![](pics/header.png)

# Deep Learning: Autoencoder

Kevin Walchko

---

These notes come from Udacity's Deep Learning Nanodegree

## Why?

Autoencoders are able to reproduce the input. 

![](pics/autoencoder.png)

- Compression: like PCA or dimensional reduction, autoencoder can reduce the input down to the minimum amount of information needed to reconstruct it
- Denoising: since the autoencoder understands the minimum set of information (compression above), it can remove unnecessary information (noise) and reproduce the original
- Image reconstruction: similar to denoiseing, but instead of random additive values, it works with missing information (damage image or missing color planes) to reconstruct a full, colorized image

## Error Calculation

Mean squared error (MSE) is a good choice when comparing pixel quantities rather than class probabilities. 

```python
criterion = nn.MSELoss()
```

## Transpose Convolution

Convolution can be thought of as downsampling an image. To up sample an image, you would do transposed convolution which can be thought of as the inverse of regular convolution.

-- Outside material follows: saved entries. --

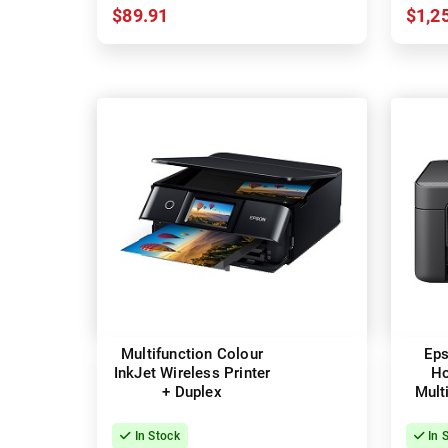
$89.91
$1,2
Multifunction Colour
Eps
InkJet Wireless Printer
H
+ Duplex
Mult
InkJe
In Stock
In 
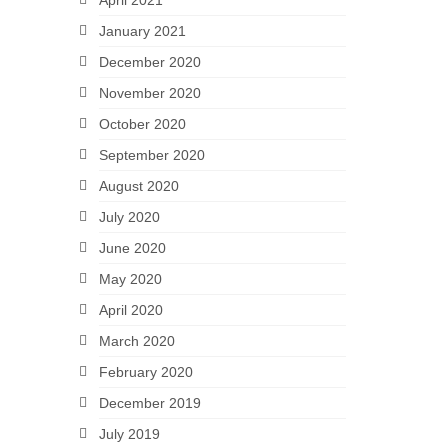
April 2021
January 2021
December 2020
November 2020
October 2020
September 2020
August 2020
July 2020
June 2020
May 2020
April 2020
March 2020
February 2020
December 2019
July 2019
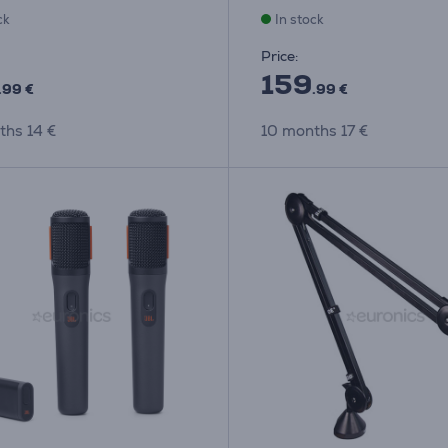
ck
In stock
Price:
159
.99 €
.99 €
ths 14 €
10 months 17 €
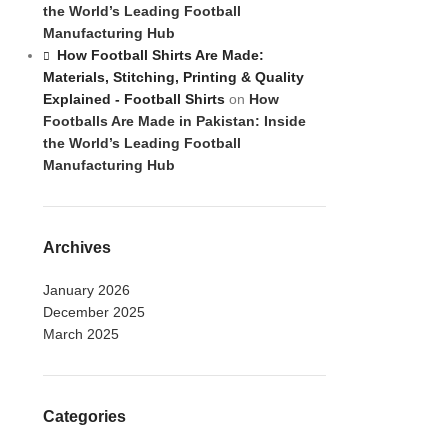
the World’s Leading Football
Manufacturing Hub
How Football Shirts Are Made:
Materials, Stitching, Printing & Quality
Explained - Football Shirts
on
How
Footballs Are Made in Pakistan: Inside
the World’s Leading Football
Manufacturing Hub
Archives
January 2026
December 2025
March 2025
Categories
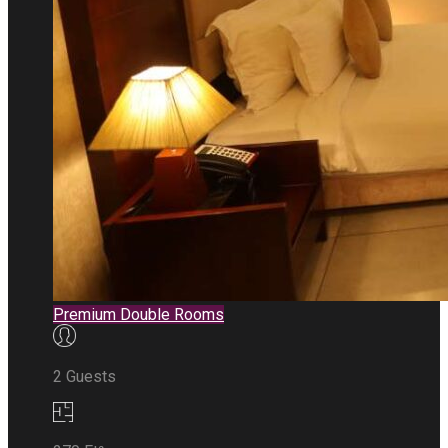
Premium Double Rooms
2 Guests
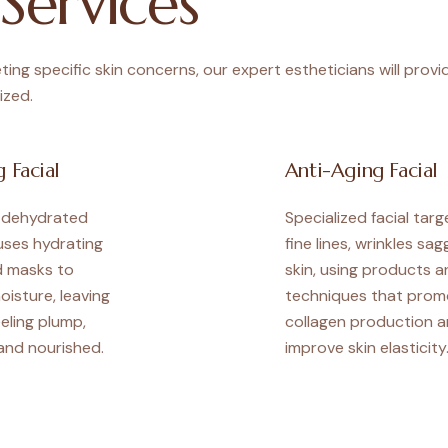
Services
ing specific skin concerns, our expert estheticians will provi
ized.
 Facial
Anti-Aging Facial
r dehydrated
Specialized facial targ
 uses hydrating
fine lines, wrinkles sag
 masks to
skin, using products a
oisture, leaving
techniques that prom
eeling plump,
collagen production 
and nourished.
improve skin elasticity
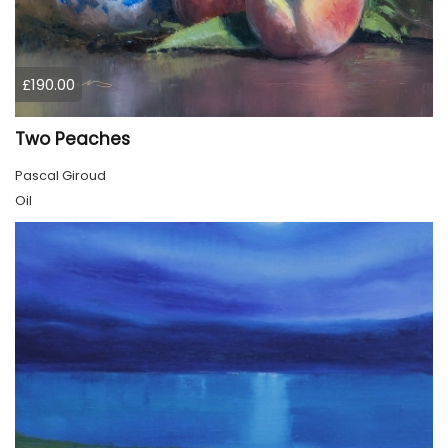
£190.00
Two Peaches
Pascal Giroud
Oil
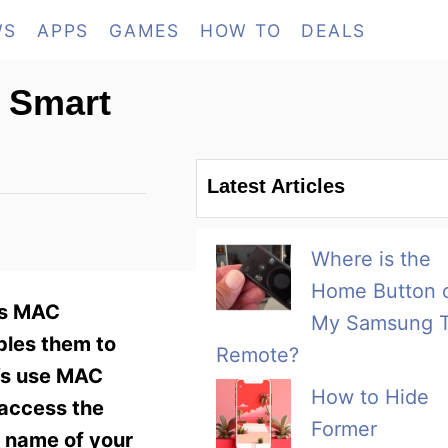
WS
APPS
GAMES
HOW TO
DEALS
 Smart
Latest Articles
Where is the
Home Button 
ss MAC
My Samsung 
bles them to
Remote?
TVs use MAC
How to Hide
 access the
Former
 name of your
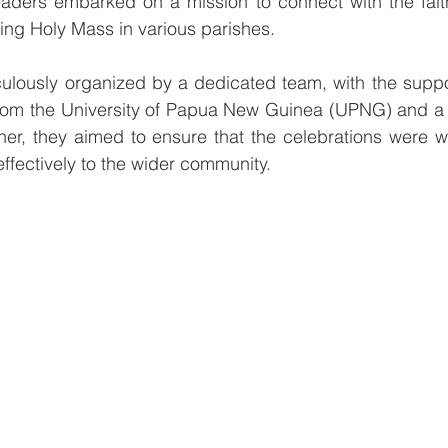
eaders embarked on a mission to connect with the faith
ing Holy Mass in various parishes.
ulously organized by a dedicated team, with the suppor
from the University of Papua New Guinea (UPNG) and a 
ther, they aimed to ensure that the celebrations were 
fectively to the wider community.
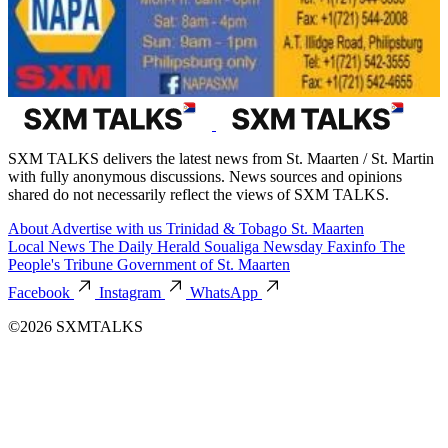
SXM TALKS delivers the latest news from St. Maarten / St. Martin
with fully anonymous discussions. News sources and opinions
shared do not necessarily reflect the views of SXM TALKS.
About
Advertise with us
Trinidad & Tobago
St. Maarten
Local News
The Daily Herald
Soualiga Newsday
Faxinfo
The
People's Tribune
Government of St. Maarten
Facebook
Instagram
WhatsApp
©2026 SXMTALKS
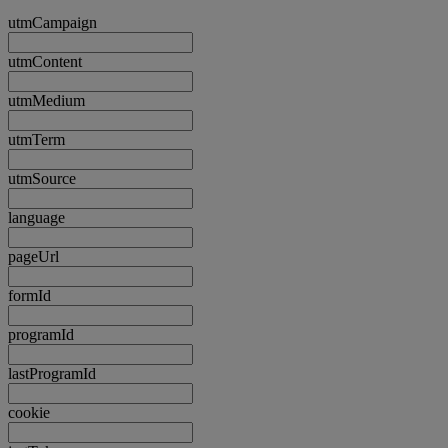
utmCampaign
utmContent
utmMedium
utmTerm
utmSource
language
pageUrl
formId
programId
lastProgramId
cookie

![](pics/transposed-conv.gif)

## Alternative to Transposed Convolution

Transposed convolution can leave artifacts in yiur image. Thus, an alternative is to:

1. `F.upsample(x)`
1. `F.relu(nn.Conv2d(x))`

In [2]:
import torch.nn as nn
import torch.nn.functional as F
from torchinfo import summary

# define the NN architecture
class ConvAutoencoder(nn.Module):
    def __init__(self):
        super(ConvAutoencoder, self).__init__()
        ## encoder layers ##
        # conv layer (depth from 1 --> 16), 3x3 kernels
        self.conv1 = nn.Conv2d(1, 16, 3, padding=1)  
        # conv layer (depth from 16 --> 8), 3x3 kernels
        self.conv2 = nn.Conv2d(16, 4, 3, padding=1)
        # pooling layer to reduce x-y dims by two; kernel and stride of 2
        self.pool = nn.MaxPool2d(2, 2)
        
        ## decoder layers ##
        self.conv4 = nn.Conv2d(4, 16, 3, padding=1)
        self.conv5 = nn.Conv2d(16, 1, 3, padding=1)
        

    def forward(self, x):
        # add layer, with relu activation function
        # and maxpooling after
        x = F.relu(self.conv1(x))
        x = self.pool(x)
        # add hidden layer, with relu activation function
        x = F.relu(self.conv2(x))
        x = self.pool(x)  # compressed representation
        
        ## decoder 
        # upsample, followed by a conv layer, with relu activation function  
        # this function is called `interpolate` in some PyTorch versions
        x = F.upsample(x, scale_factor=2, mode='nearest')
        x = F.relu(self.conv4(x))
        # upsample again, output should have a sigmoid applied
        x = F.upsample(x, scale_factor=2, mode='nearest')
        x = F.sigmoid(self.conv5(x))
        
        return x

# initialize the NN
model = ConvAutoencoder()
summary(model)

Layer (type:depth-idx)                   Param #
ConvAutoencoder                          --
├─Conv2d: 1-1                            160
├─Conv2d: 1-2                            580
├─MaxPool2d: 1-3                         --
├─Conv2d: 1-4                            592
├─Conv2d: 1-5                            145
Total params: 1,477
Trainable params: 1,477
Non-trainable params: 0

## Style Transfer

- Gram matrix (G) contains non-localized information and contains information about the style of a given layer: 
    - given a block of feature maps (dxhxw), vectorize each feature map: 8x4x4 -> 8x16
    - now, multiply by transpose: 8x16 x 16x8 = 8x8 = G
    - G(1,2) contains the similarities between layer 1 and layer 2 or feature map 1 and feature map 2

## Style Loss

Style loss is calculated from the MSE between the target and style gram matrices. This loss is decreased by <u>only</u> changing the Target image.

$$
\mathcal{L}_{style} = a \sum_i w_i (T_{s,i} - S_{s,i})^2 \\
\mathcal{L}_{content} = \frac {1}{2} \sum (T_c - C_c)^2 \\
TotalStyleTransferLoss = \alpha \mathcal{L}_{content} + \beta \mathcal{L}_{style} \\
\alpha < \beta \Rightarrow \frac {\alpha}{\beta}
$$

as $\frac {\alpha}{\beta}$ decreases, there is less content ($\alpha$) and more style ($\beta$) in an image.